Help me write idiomatically correct Python

Why can’t the features I like from every programming language be available all the time? It really bugs me that, for instance, I can’t get lazy lists and patter matching in Python and I can’t get, well, there’s got to be something that Python has that’s sort of a pain in Haskell. I/O, for example.

Anyway, I want code that does this:

import Prelude hiding (Left, Right)

data EitherBoth a = Left a | Right a | Both a a deriving Show

cmpseq :: (Ord a) => (a -> a -> Ordering) -> [a] -> [a] -> [EitherBoth a]
cmpseq _ [] rs = map Right rs
cmpseq _ ls [] = map Left  ls
cmpseq cmp (l:ls) (r:rs) = case (cmp l r) of
                             LT -> Left   l : cmpseq cmp ls  (r:rs)
                             GT -> Right  r : cmpseq cmp (l:ls) rs
                             EQ -> Both l r : cmpseq cmp ls     rs

So given two ordered lists and a comparison function, I want to know (efficiently, and preserving order) which elements are just in one list and which are in both. The Haskell version is pretty clear and pretty concise. (Bonus points: if you have a better way to do this in Haskell — and I’m sure there is one — I’d love to hear about it.)

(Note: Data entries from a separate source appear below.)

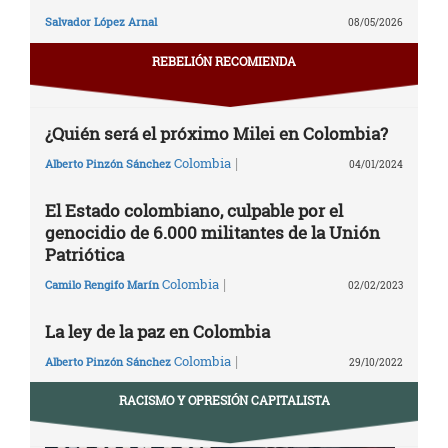
Salvador López Arnal
08/05/2026
REBELIÓN RECOMIENDA
¿Quién será el próximo Milei en Colombia?
|
Colombia
Alberto Pinzón Sánchez
04/01/2024
El Estado colombiano, culpable por el
genocidio de 6.000 militantes de la Unión
Patriótica
|
Colombia
Camilo Rengifo Marín
02/02/2023
La ley de la paz en Colombia
|
Colombia
Alberto Pinzón Sánchez
29/10/2022
RACISMO Y OPRESIÓN CAPITALISTA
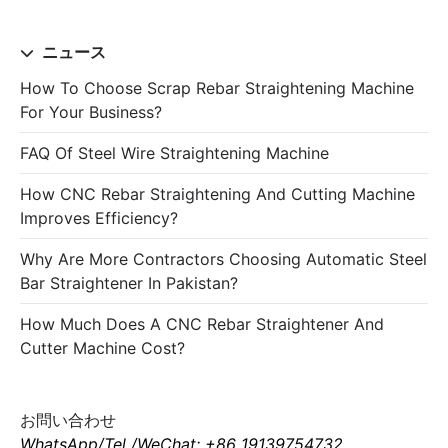
ニュース
How To Choose Scrap Rebar Straightening Machine
For Your Business?
FAQ Of Steel Wire Straightening Machine
How CNC Rebar Straightening And Cutting Machine
Improves Efficiency?
Why Are More Contractors Choosing Automatic Steel
Bar Straightener In Pakistan?
How Much Does A CNC Rebar Straightener And
Cutter Machine Cost?
お問い合わせ
WhatsApp/Tel /WeChat: +86 19139754732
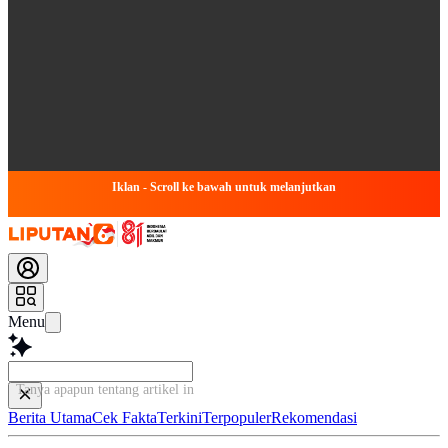
Iklan - Scroll ke bawah untuk melanjutkan
Menu
Tanya apapun tentang artikel ini...
Berita Utama
Cek Fakta
Terkini
Terpopuler
Rekomendasi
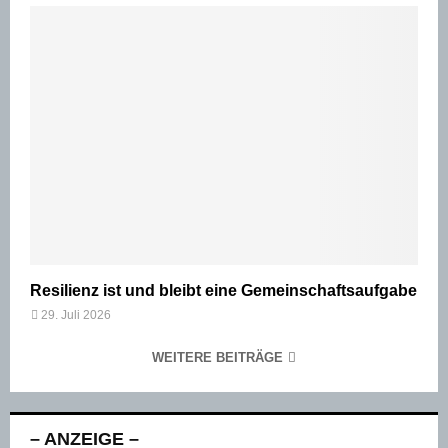
Resilienz ist und bleibt eine Gemeinschaftsaufgabe
29. Juli 2026
WEITERE BEITRÄGE
– ANZEIGE –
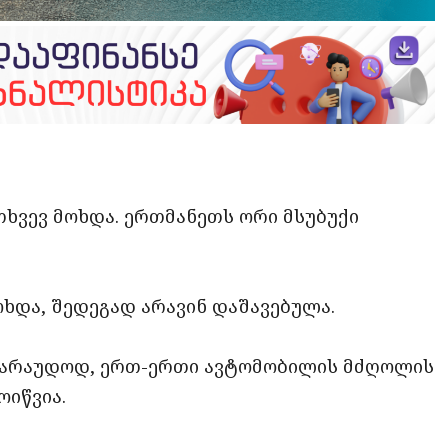
opy
ate
ink
თხვევ მოხდა. ერთმანეთს ორი მსუბუქი
ხდა, შედეგად არავინ დაშავებულა.
ავარაუდოდ, ერთ-ერთი ავტომობილის მძღოლის
ოიწვია.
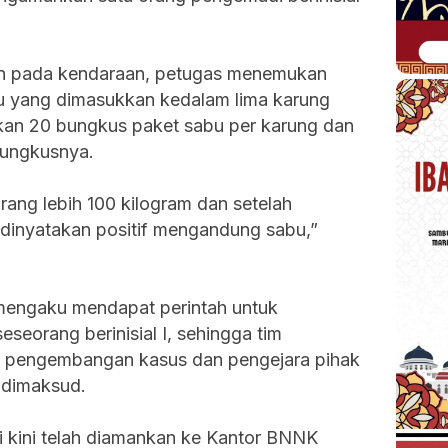
saan pada kendaraan, petugas menemukan
abu yang dimasukkan kedalam lima karung
kan 20 bungkus paket sabu per karung dan
 bungkusnya.
rang lebih 100 kilogram dan setelah
 dinyatakan positif mengandung sabu,”
ka mengaku mendapat perintah untuk
seorang berinisial I, sehingga tim
 pengembangan kasus dan pengejara pihak
a dimaksud.
i kini telah diamankan ke Kantor BNNK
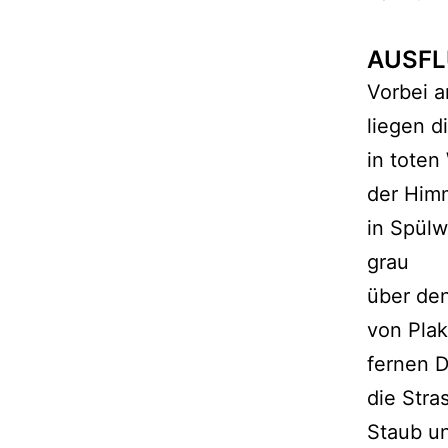
AUSFL
Vorbei a
liegen d
in toten
der Himm
in Spülw
grau
über de
von Pla
fernen 
die Stra
Staub u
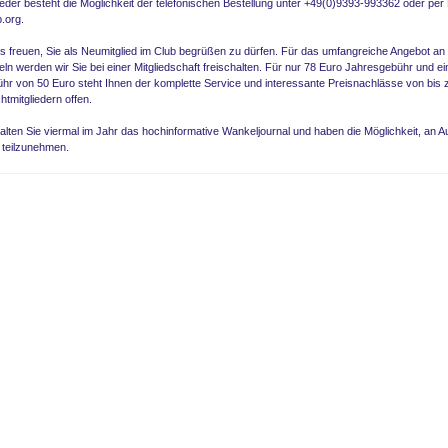
ieder besteht die Möglichkeit der telefonischen Bestellung unter +49(0)9393-993362 oder per
b.org
.
 freuen, Sie als Neumitglied im Club begrüßen zu dürfen. Für das umfangreiche Angebot an 
eln werden wir Sie bei einer Mitgliedschaft freischalten. Für nur 78 Euro Jahresgebühr und ei
r von 50 Euro steht Ihnen der komplette Service und interessante Preisnachlässe von bis
tmitgliedern offen.
lten Sie viermal im Jahr das hochinformative Wankeljournal und haben die Möglichkeit, an A
teilzunehmen.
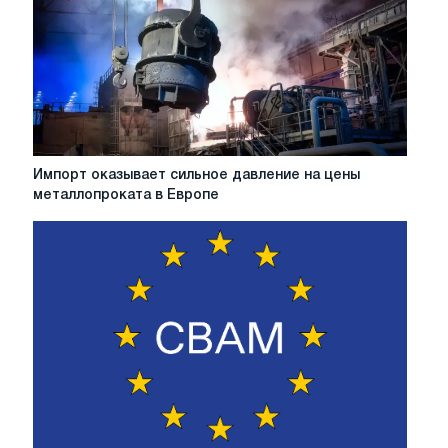
Импорт
Импорт оказывает сильное давление на цены
оказывает
металлопроката в Европе
сильное
давление
на
цены
металлопроката
в
Европе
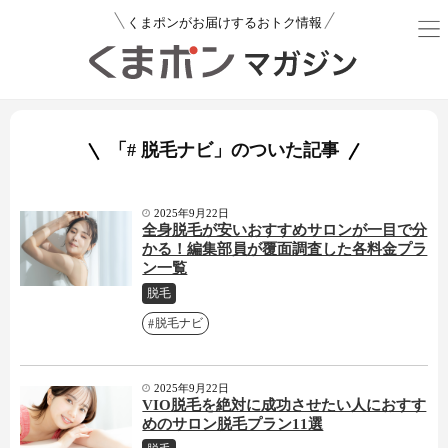
くまポンがお届けするおトク情報
「# 脱毛ナビ」のついた記事
2025年9月22日
全身脱毛が安いおすすめサロンが一目で分
かる！編集部員が覆面調査した各料金プラ
ン一覧
脱毛
脱毛ナビ
2025年9月22日
VIO脱毛を絶対に成功させたい人におすす
めのサロン脱毛プラン11選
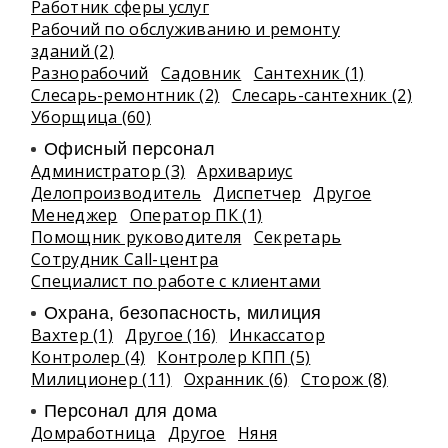
Работник сферы услуг
Рабочий по обслуживанию и ремонту
зданий (2)
Разнорабочий
Садовник
Сантехник (1)
Слесарь-ремонтник (2)
Слесарь-сантехник (2)
Уборщица (60)
Офисный персонал
Администратор (3)
Архивариус
Делопроизводитель
Диспетчер
Другое
Менеджер
Оператор ПК (1)
Помощник руководителя
Секретарь
Сотрудник Call-центра
Специалист по работе с клиентами
Охрана, безопасность, милиция
Вахтер (1)
Другое (16)
Инкассатор
Контролер (4)
Контролер КПП (5)
Милиционер (11)
Охранник (6)
Сторож (8)
Персонал для дома
Домработница
Другое
Няня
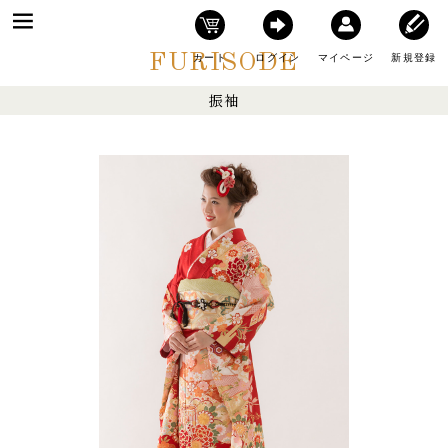
FURISODE
カート
ログイン
マイページ
新規登録
振袖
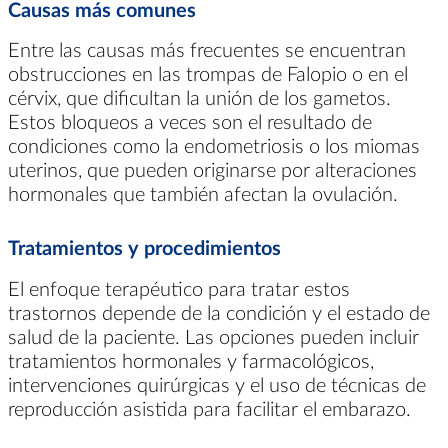
Causas más comunes
Entre las causas más frecuentes se encuentran
obstrucciones en las trompas de Falopio o en el
cérvix, que dificultan la unión de los gametos.
Estos bloqueos a veces son el resultado de
condiciones como la endometriosis o los miomas
uterinos, que pueden originarse por alteraciones
hormonales que también afectan la ovulación.
Tratamientos y procedimientos
El enfoque terapéutico para tratar estos
trastornos depende de la condición y el estado de
salud de la paciente. Las opciones pueden incluir
tratamientos hormonales y farmacológicos,
intervenciones quirúrgicas y el uso de técnicas de
reproducción asistida para facilitar el embarazo.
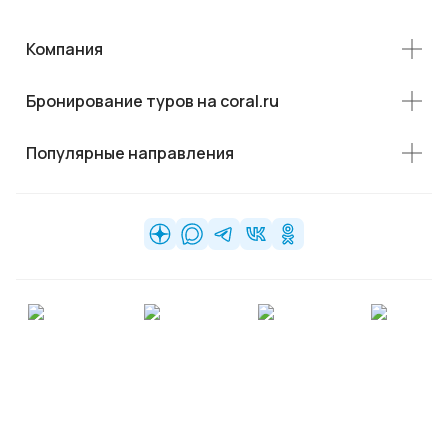
Компания
Бронирование туров на coral.ru
Популярные направления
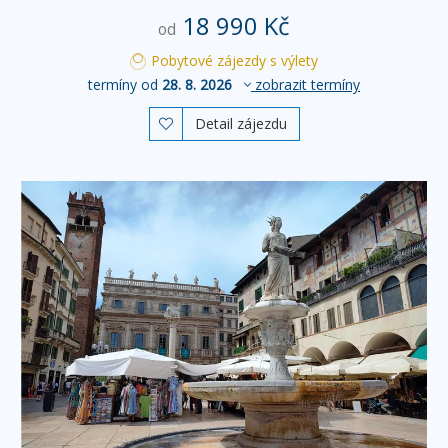
18 990 Kč
od
Pobytové zájezdy s výlety
termíny od
28. 8. 2026
zobrazit termíny
Detail zájezdu

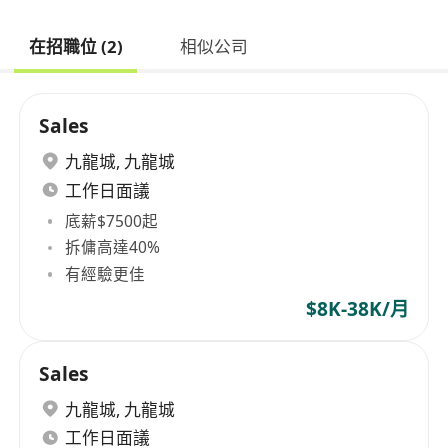
在招職位 (2)
相似公司
Sales
九龍城
,
九龍城
工作日面議
底薪$7500起
拆傭高達40%
有經驗更佳
$8K-38K/月
Sales
九龍城
,
九龍城
工作日面議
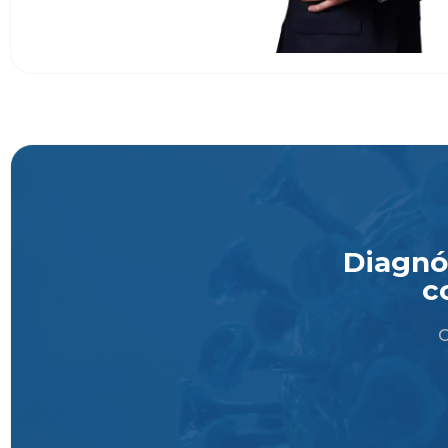
Diagnós
c
O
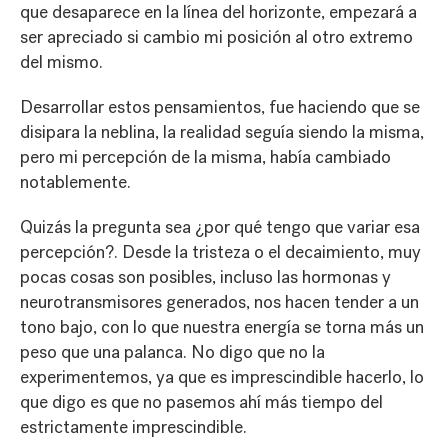
que desaparece en la línea del horizonte, empezará a
ser apreciado si cambio mi posición al otro extremo
del mismo.
Desarrollar estos pensamientos, fue haciendo que se
disipara la neblina, la realidad seguía siendo la misma,
pero mi percepción de la misma, había cambiado
notablemente.
Quizás la pregunta sea ¿por qué tengo que variar esa
percepción?. Desde la tristeza o el decaimiento, muy
pocas cosas son posibles, incluso las hormonas y
neurotransmisores generados, nos hacen tender a un
tono bajo, con lo que nuestra energía se torna más un
peso que una palanca. No digo que no la
experimentemos, ya que es imprescindible hacerlo, lo
que digo es que no pasemos ahí más tiempo del
estrictamente imprescindible.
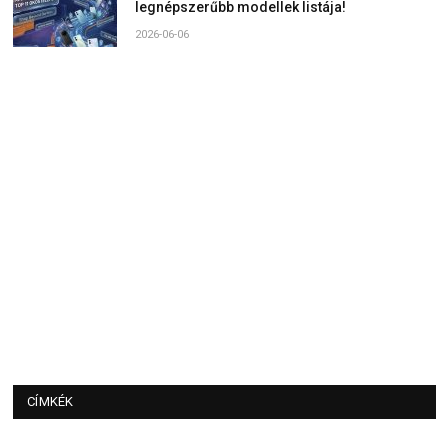
legnépszerűbb modellek listája!
2026-06-06
CÍMKÉK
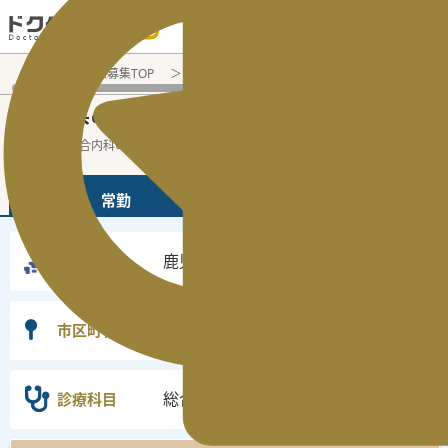
電話でのお問い合わせ：平日9:30-19:00
医師転職・求人募集TOP
常勤求人検索
鹿児島県 医師求人
鹿児島県
総合内科
常勤医師求人・転職情報
の
の
鹿児島県の総合内科の常勤の医師求人の検
...
続きを読む▼
常勤
非常勤
鹿児島県
勤務地
選択なし
市区町村
総合内科
診療科目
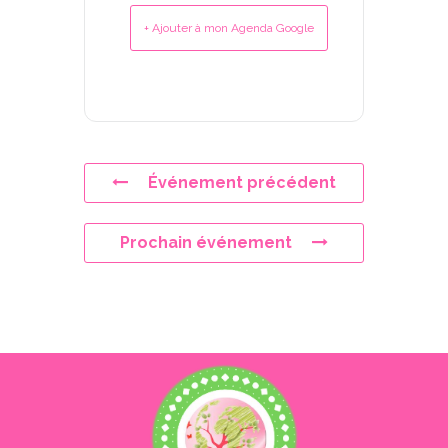
+ Ajouter à mon Agenda Google
Événement précédent
Prochain événement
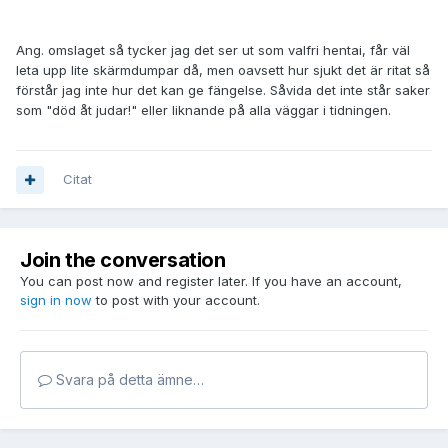
Ang. omslaget så tycker jag det ser ut som valfri hentai, får väl
leta upp lite skärmdumpar då, men oavsett hur sjukt det är ritat så
förstår jag inte hur det kan ge fängelse. Såvida det inte står saker
som "död åt judar!" eller liknande på alla väggar i tidningen.
Citat
Join the conversation
You can post now and register later. If you have an account,
sign in now
to post with your account.
Svara på detta ämne…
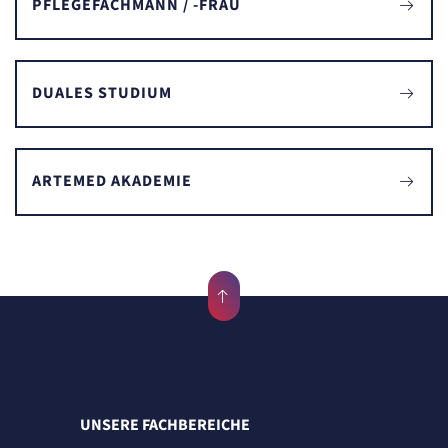
PFLEGEFACHMANN / -FRAU
DUALES STUDIUM
ARTEMED AKADEMIE
UNSERE FACHBEREICHE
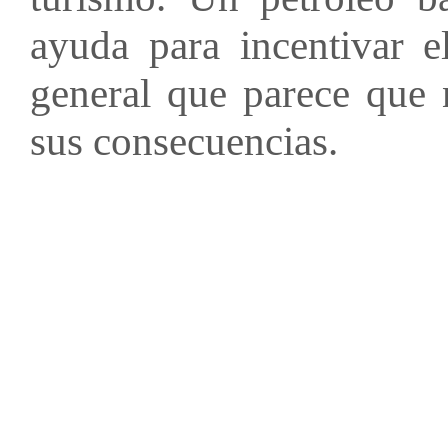
ayuda para incentivar 
general que parece que n
sus consecuencias.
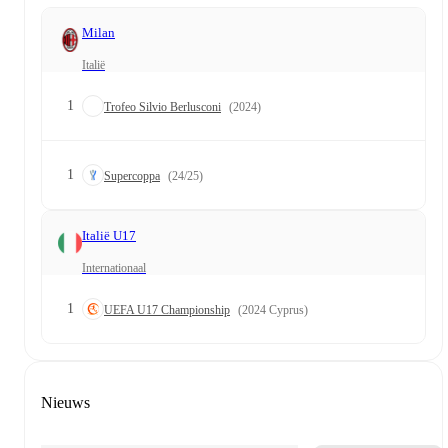
Milan
Italië
1
Trofeo Silvio Berlusconi
(2024)
1
Supercoppa
(24/25)
Italië U17
Internationaal
1
UEFA U17 Championship
(2024 Cyprus)
Nieuws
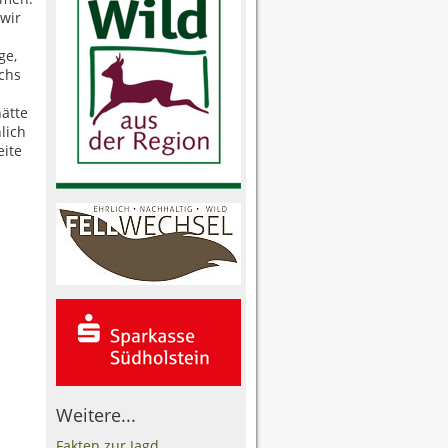
wir
ge,
echs
hätte
lich
eite
Weitere...
Fakten zur Jagd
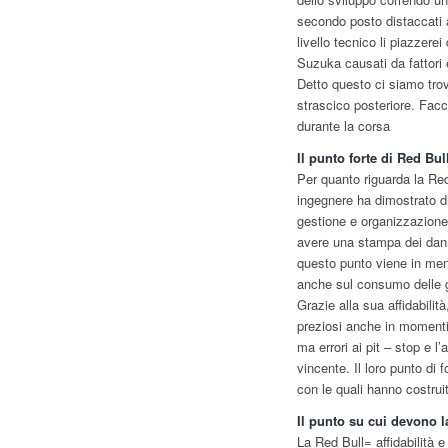
secondo posto distaccati ap
livello tecnico li piazzer
Suzuka causati da fattori e
Detto questo ci siamo trov
strascico posteriore. Facc
durante la corsa
Il punto forte di Red Bul
Per quanto riguarda la Red 
ingegnere ha dimostrato d
gestione e organizzazione 
avere una stampa dei danni
questo punto viene in me
anche sul consumo delle go
Grazie alla sua affidabilità
preziosi anche in momenti 
ma errori ai pit – stop e l
vincente. Il loro punto di
con le quali hanno costrui
Il punto su cui devono l
La Red Bull= affidabilità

So far, the best I can do in Python is this rather ugly mess:

def cmpseq(f, xs, ys):
    nx, ny = len(xs), len(ys)
    ix, iy = 0, 0
    while ix < nx and iy < ny:
        r = f(xs[ix], ys[iy])
        if -1 == r:
            yield (xs[ix], None)
            ix = 1 + ix
        elif 1 == r:
            yield (None, ys[iy])
            iy = 1 + iy
        else:
            yield (xs[ix], ys[iy])
            ix, iy = 1 + ix, 1 + iy
    while ix < nx:
        yield (xs[ix], None)
        ix = 1 + ix
    while iy < ny:
        yield (None, ys[iy])
        iy = 1 + iy

Yuck. I’m going to go out on a limb and say that five yields is too many. What’s the idiomatically correct way to do this? Perhaps something to do with feeding values back in to generators? Python language lawyers: please show me the error of my ways!

Posted in | | 9 Responses

9 responses to “Help me write idiomatically correct Python”

  1. Lionel Barret
    September 30, 2008 at 1:10 am |

    mmm…. you should use the iteration protocol: the index stuff :

    
    nx, ny = len(xs), len(ys)
    ix, iy = 0, 0
    while ix < nx and iy < ny:
    
    

    seems strange to me.

    beside, i dont’ see how it is different than:

    
    while x, y in zip(xs, ys)
    
    

    more, using relevant datastructure would be more natural:

    
    xs = set(xs)
    ys = set(ys)
    in_both = xs.intersection(ys)
    
    

    you should also look into itertools, so you can process xs and ys:

    
    max_len = max(len(xs), len(ys))
    x_repeat_none = max_len - len(xs)
    y_repeat_none = max_len - len(ys)
    new_xs = chaine(xs, repeat(None, x_repeat_none)
    new_ys = chaine(ys, repeat(None, y_repeat_none)
    while x, y in new_xs, new_ys:
        yield x, y
    
    
  2. i0
    i0
    September 30, 2008 at 2:34 am |

    I’m sorry, but I find both Haskell and Python examples confusing. Can you perhaps add a test case?

  3. i0
    i0
    September 30, 2008 at 3:21 am |

    Still fugly, but thats what you get for doing nested code as flat: http://paste.org/index.php?id=3918 ;-)

  4. Corey Porter
    September 30, 2008 at 9:52 am |

    @i0

    Here’s a test case:

    import unittest
    
    class TestCmpseq(unittest.TestCase):
        def testOddsAndEvens(self):
            expected = [ (1, None),
                         (2, 2),
                         (3, None),
                         (4, 4),
                         (5, None),
                         (None, 6),
                         (None, 8),
                         (None, 10) ]
    
            resultant = list(cmpseq(cmp, [1,2,3,4,5], [2,4,6,8,10]))
            self.assertEquals(expected, resultant)
    

    @Lionel

    First off, yes, the indexing stuff is crazy ugly. I don’t like it one bit. Also, doing the same with sets would express the problem much more cleanly, and it’s probably the way I’ll end up going with this, as I wouldn’t dare ask somebody (even myself!) to maintain the above code. However, it takes the problem’s time complexity to log from linear and it requires linear additional space (as opposed to constant).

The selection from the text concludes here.